I was commenting on the output without using my.properties. my.properties adds columns (authors, ranks) but also removes columns resolvedCommonNames, resolvedPath, resolvedPathIds, resolvedPathNames, resolvedExternalUrl, resolvedThumbnailUrl
@seltmann thanks for clarifying and for being patient with me.

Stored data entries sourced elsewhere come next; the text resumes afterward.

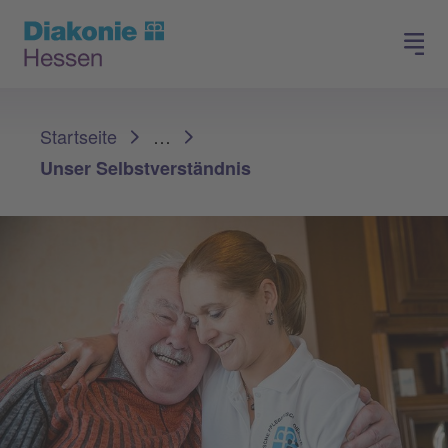
Spenden
Arbeiten in der Diakonie
Sie sind hier:
Startseite
…
Unser Selbstverständnis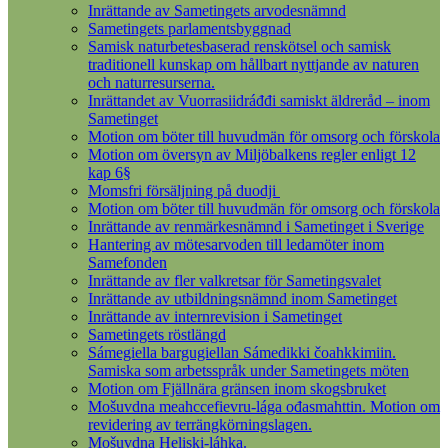
Inrättande av Sametingets arvodesnämnd
Sametingets parlamentsbyggnad
Samisk naturbetesbaserad renskötsel och samisk
traditionell kunskap om hållbart nyttjande av naturen
och naturresurserna.
Inrättandet av Vuorrasiidráđđi samiskt äldreråd – inom
Sametinget
Motion om böter till huvudmän för omsorg och förskola
Motion om översyn av Miljöbalkens regler enligt 12
kap 6§
Momsfri försäljning på duodji
Motion om böter till huvudmän för omsorg och förskola
Inrättande av renmärkesnämnd i Sametinget i Sverige
Hantering av mötesarvoden till ledamöter inom
Samefonden
Inrättande av fler valkretsar för Sametingsvalet
Inrättande av utbildningsnämnd inom Sametinget
Inrättande av internrevision i Sametinget
Sametingets röstlängd
Sámegiella bargugiellan Sámedikki čoahkkimiin.
Samiska som arbetsspråk under Sametingets möten
Motion om Fjällnära gränsen inom skogsbruket
Mošuvdna meahccefievru-lága ođasmahttin. Motion om
revidering av terrängkörningslagen.
Mošuvdna Heliski-láhka.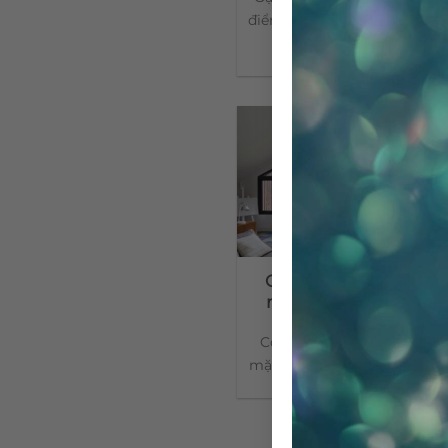
điển Gạch bông xưa – thứ g
[...]
Gạch bông trơn đơn 
nhưng cực kỳ sang t
Có mặt ở những thế kỉ trướ
mặt hầu hết các công trình ki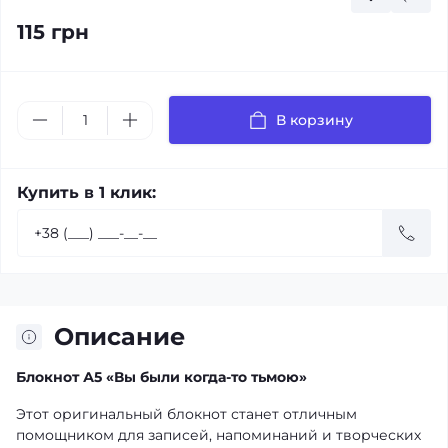
115 грн
В корзину
Купить в 1 клик:
Описание
Блокнот А5 «Вы были когда-то тьмою»
Этот оригинальный блокнот станет отличным
помощником для записей, напоминаний и творческих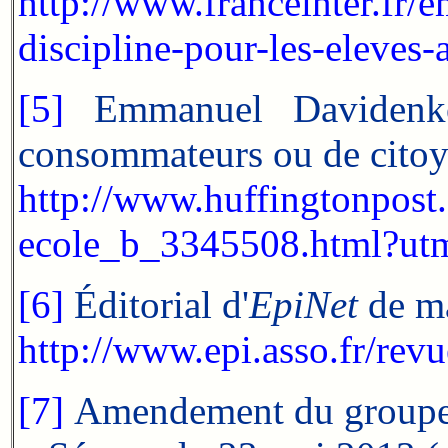
http://www.franceinter.fr/e
discipline-pour-les-eleves-
[5]
Emmanuel Davidenkof
consommateurs ou de citoy
http://www.huffingtonpost
ecole_b_3345508.html?ut
[6]
Éditorial d'
EpiNet
de ma
http://www.epi.asso.fr/revu
[7]
Amendement du groupe CR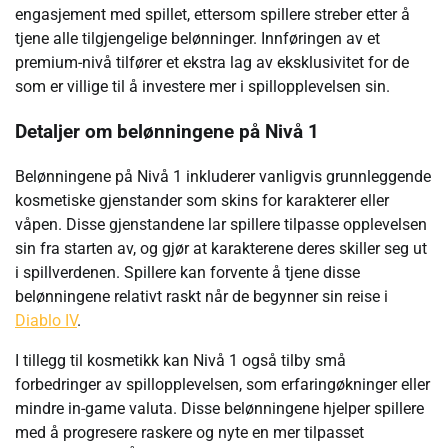
engasjement med spillet, ettersom spillere streber etter å
tjene alle tilgjengelige belønninger. Innføringen av et
premium-nivå tilfører et ekstra lag av eksklusivitet for de
som er villige til å investere mer i spillopplevelsen sin.
Detaljer om belønningene på Nivå 1
Belønningene på Nivå 1 inkluderer vanligvis grunnleggende
kosmetiske gjenstander som skins for karakterer eller
våpen. Disse gjenstandene lar spillere tilpasse opplevelsen
sin fra starten av, og gjør at karakterene deres skiller seg ut
i spillverdenen. Spillere kan forvente å tjene disse
belønningene relativt raskt når de begynner sin reise i
Diablo IV
.
I tillegg til kosmetikk kan Nivå 1 også tilby små
forbedringer av spillopplevelsen, som erfaringøkninger eller
mindre in-game valuta. Disse belønningene hjelper spillere
med å progresere raskere og nyte en mer tilpasset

Yes, if you specify a non-default schema, you'd have to explicitly include all the desired columns.
Am curious to hear thoughts on how to make this schema business a little more intuitive (if needed). Otherwise, please let me know if you have any remaining desires / comments on the current --include-header
functionality introduced in v0.2.9 .
@jhpoelen can I get a list of other properties I can add to my.properties? I see that nomer -p allows me to use a custom properties, but can I configure this to also include resolvedPath for example. Thanks!
@seltmann adding a new issue for your feature request to list all columns that can be added to input/output schemas.
@seltmann are there any remaining issues regarding to this specific issue (add header to nomer dump/list) ?
See issue #67 for feature request related to schema terms.
Add the headers to the name file dumps in nomer.